**WORK INSTRUCTIONS**
In the copy, include no pictures. Reproduce the rest of the entries exactly.

Content starts

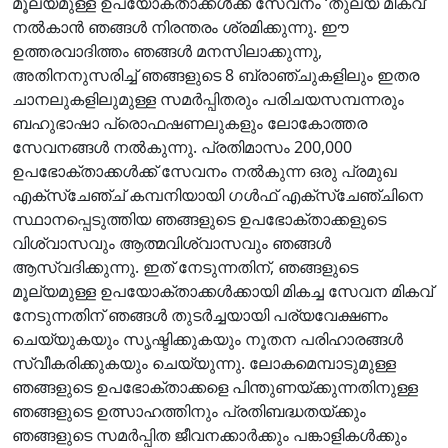
മൂല്യമുള്ള ഉപയോക്താക്കൾക്ക് സേവനം ‘തുല്യ മികവ്’
നൽകാൻ ഞങ്ങൾ നിരന്തരം ശ്രമിക്കുന്നു. ഈ
ഉത്തരവാദിത്തം ഞങ്ങൾ മനസിലാക്കുന്നു,
അതിനനുസരിച്ച് ഞങ്ങളുടെ 8 ബ്രാഞ്ചുകളിലും ഇതര
ചാനലുകളിലുമുള്ള സമർപ്പിതരും പരിചയസമ്പന്നരും
ബഹുഭാഷാ പ്രൊഫഷണലുകളും ലോകോത്തര
സേവനങ്ങൾ നൽകുന്നു. പ്രതിമാസം 200,000
ഉപഭോക്താക്കൾക്ക് സേവനം നൽകുന്ന ഒരു പ്രമുഖ
എക്സ്ചേഞ്ച് കമ്പനിയായി ഗൾഫ് എക്സ്ചേഞ്ചിനെ
സ്ഥാനപ്പെടുത്തിയ ഞങ്ങളുടെ ഉപഭോക്താക്കളുടെ
വിശ്വാസവും ആത്മവിശ്വാസവും ഞങ്ങൾ
ആസ്വദിക്കുന്നു. ഇത് നേടുന്നതിന്, ഞങ്ങളുടെ
മൂല്യമുള്ള ഉപയോക്താക്കൾക്കായി മികച്ച സേവന മികവ്
നേടുന്നതിന് ഞങ്ങൾ തുടർച്ചയായി പര്യവേക്ഷണം
ചെയ്യുകയും സൃഷ്ടിക്കുകയും നൂതന പരിഹാരങ്ങൾ
സ്വീകരിക്കുകയും ചെയ്യുന്നു. ലോകമെമ്പാടുമുള്ള
ഞങ്ങളുടെ ഉപഭോക്താക്കളെ പിന്തുണയ്ക്കുന്നതിനുള്ള
ഞങ്ങളുടെ ഉത്സാഹത്തിനും പ്രതിബദ്ധതയ്ക്കും
ഞങ്ങളുടെ സമർപ്പിത ജീവനക്കാർക്കും പങ്കാളികൾക്കും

Content ends

**EXERCISE RESULT**
മൂല്യമുള്ള ഉപയോക്താക്കൾക്ക് സേവനം ‘തുല്യ മികവ്’
നൽകാൻ ഞങ്ങൾ നിരന്തരം ശ്രമിക്കുന്നു. ഈ
ഉത്തരവാദിത്തം ഞങ്ങൾ മനസിലാക്കുന്നു,
അതിനനുസരിച്ച് ഞങ്ങളുടെ 8 ബ്രാഞ്ചുകളിലും ഇതര
ചാനലുകളിലുമുള്ള സമർപ്പിതരും പരിചയസമ്പന്നരും
ബഹുഭാഷാ പ്രൊഫഷണലുകളും ലോകോത്തര
സേവനങ്ങൾ നൽകുന്നു. പ്രതിമാസം 200,000
ഉപഭോക്താക്കൾക്ക് സേവനം നൽകുന്ന ഒരു പ്രമുഖ
എക്സ്ചേഞ്ച് കമ്പനിയായി ഗൾഫ് എക്സ്ചേഞ്ചിനെ
സ്ഥാനപ്പെടുത്തിയ ഞങ്ങളുടെ ഉപഭോക്താക്കളുടെ
വിശ്വാസവും ആത്മവിശ്വാസവും ഞങ്ങൾ
ആസ്വദിക്കുന്നു. ഇത് നേടുന്നതിന്, ഞങ്ങളുടെ
മൂല്യമുള്ള ഉപയോക്താക്കൾക്കായി മികച്ച സേവന മികവ്
നേടുന്നതിന് ഞങ്ങൾ തുടർച്ചയായി പര്യവേക്ഷണം
ചെയ്യുകയും സൃഷ്ടിക്കുകയും നൂതന പരിഹാരങ്ങൾ
സ്വീകരിക്കുകയും ചെയ്യുന്നു. ലോകമെമ്പാടുമുള്ള
ഞങ്ങളുടെ ഉപഭോക്താക്കളെ പിന്തുണയ്ക്കുന്നതിനുള്ള
ഞങ്ങളുടെ ഉത്സാഹത്തിനും പ്രതിബദ്ധതയ്ക്കും
ഞങ്ങളുടെ സമർപ്പിത ജീവനക്കാർക്കും പങ്കാളികൾക്കും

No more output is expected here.